Should Syrian Refugees Be Fed to Polar Bears?
The growing Syrian refugee crisis (nearly two million externally displaced in overcrowded and insecure camps) has created a controversy over what role, if any, the United States play in the situation. Very recently, Canada has announced that it will begin resettling some of the most vulnerable refugees within their borders and many are now looking for the U.S. to follow suit. Recently, I shared on my own blog an article about this crisis which raised the prospect of resettling Syrian refugees within the United States and I was shocked to see the level hostility which this idea created.
Let me say first that I cannot help but feel somewhat embarrassed to be a citizen of the same country as many of the people who have voiced such racist and evil comments regarding the relief and resettlement of Syrian refugees. Sometimes I wonder what has happened to this nation. For years I have been hearing from fellow Christ-followers about how our nation has drifted from it’s original, godly foundations by the promotion of abortion rights, the degradation of marriage, and the like. What must be understood however is that the growing, anti-immigrant sentiment in this nation is just as much a departure from the great American tradition as anything else. Our hatred of aliens and foreigners is a moral collapse not less severe than anything evangelical Christians have spoken out against in recent memory.
To give you a taste, one commenter suggested that resettling Syrian refugees in the United States would mean bringing thousands of new terrorists into the country. One thought that this was simply a tactic of Barack Obama to get additional voters. Another suggested instead that the 1.6 million Syrian refugees should rather be shipped to the North Pole to feed starving polar bears. Still another believed that not only should we not accept Syrian refugees into the US but that we should send “our Mexicans” over there.
Sick. Disgusting. It is difficult to imagine lower forms of humanity.
Most disciples of the Lord Jesus are quite familiar with what he called the second greatest command: “Love your neighbor as yourself” (Matthew 22:39). We are also familiar with the story that Christ told to illustrate what obedience to this command looks like (Luke 10:30-7). What we are less aware of is the fact that the famous parable of “The Good Samaritan” is the tale of an immigrant who behaves in a more Christ-like way than the local religious elite. I have little doubt that in the current American evangelical context, the Lord would make the hero either an undocumented Mexican or rather a Pakistani Muslim immigrant. And who would play the role of the priest, the Levite, the scribe? Perhaps an evangelical pastor, a middle class suburbanite, or a congressman? Perhaps someone a lot like you and me?
Do you know this command?
“Love the immigrant as yourself” (Lev. 19:34).

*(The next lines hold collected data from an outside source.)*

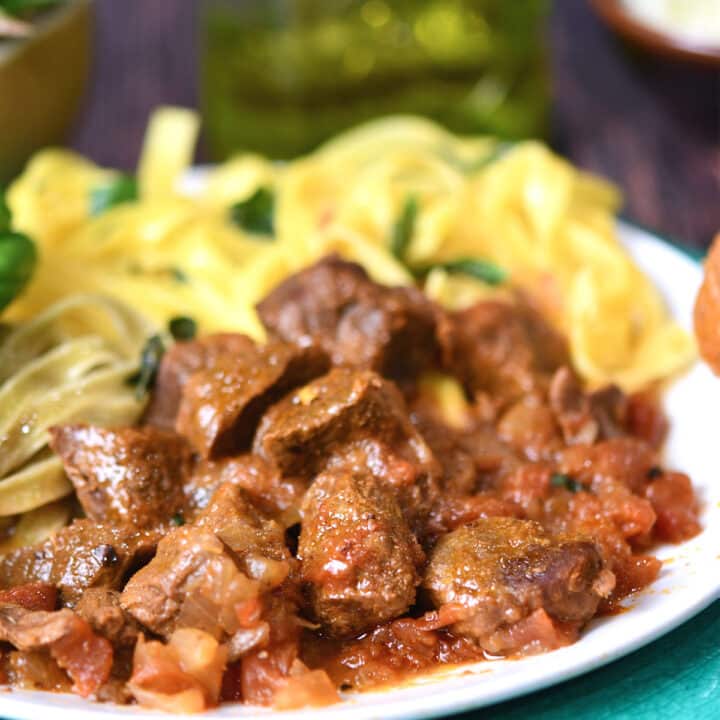 Find the location of a particular element. The width and height of the screenshot is (720, 720). red plate is located at coordinates (649, 36). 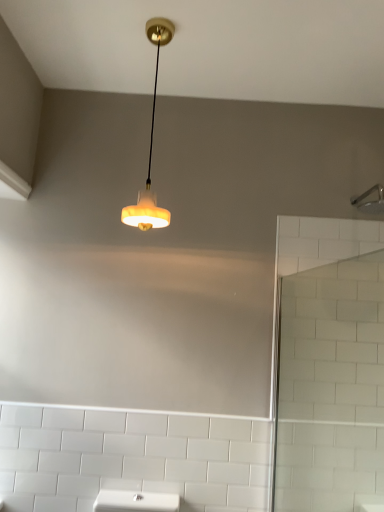 Question: Should I look upward or downward to see white glass screen door at right?

Choices:
 (A) down
 (B) up

Answer: (A)

Question: From the image's perspective, is silver metallic shower head at upper right located above matte white lampshade at upper center?

Choices:
 (A) yes
 (B) no

Answer: (B)

Question: Is silver metallic shower head at upper right completely or partially outside of matte white lampshade at upper center?

Choices:
 (A) no
 (B) yes

Answer: (B)

Question: Could matte white lampshade at upper center be considered to be inside silver metallic shower head at upper right?

Choices:
 (A) no
 (B) yes

Answer: (A)

Question: Is silver metallic shower head at upper right at the left side of matte white lampshade at upper center?

Choices:
 (A) yes
 (B) no

Answer: (B)

Question: Is silver metallic shower head at upper right shorter than matte white lampshade at upper center?

Choices:
 (A) no
 (B) yes

Answer: (B)

Question: Are silver metallic shower head at upper right and matte white lampshade at upper center far apart?

Choices:
 (A) no
 (B) yes

Answer: (B)

Question: From the image's perspective, is white glass screen door at right on matte white lampshade at upper center?

Choices:
 (A) no
 (B) yes

Answer: (A)

Question: Is white glass screen door at right facing towards matte white lampshade at upper center?

Choices:
 (A) no
 (B) yes

Answer: (A)

Question: Considering the relative sizes of white glass screen door at right and matte white lampshade at upper center in the image provided, is white glass screen door at right bigger than matte white lampshade at upper center?

Choices:
 (A) no
 (B) yes

Answer: (B)

Question: From a real-world perspective, does white glass screen door at right sit lower than matte white lampshade at upper center?

Choices:
 (A) no
 (B) yes

Answer: (B)

Question: Does white glass screen door at right have a lesser width compared to matte white lampshade at upper center?

Choices:
 (A) no
 (B) yes

Answer: (A)

Question: From the image's perspective, is white glass screen door at right beneath matte white lampshade at upper center?

Choices:
 (A) yes
 (B) no

Answer: (A)

Question: Considering the relative sizes of white glass screen door at right and silver metallic shower head at upper right in the image provided, is white glass screen door at right smaller than silver metallic shower head at upper right?

Choices:
 (A) no
 (B) yes

Answer: (A)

Jesus did. Perhaps that has something to do with why he told the story the way he did.
My ancestor, Johannes Lorentz came to this nation in 1710 as a refugee from the region of Germany called the Palatinate. Information suggests that he converted to Protestantism during his lifetime and consequently left his homeland with his family to escape persecution. Originally arriving in New York, he later settled in New Jersey and established a life for himself, built a house, helped to plant a German-speaking church, and multiplied into many different branches of Lorentz, Lowrance, and Lorance clans throughout this nation. This is the classic American story. But sometimes I wonder if this is who we are anymore.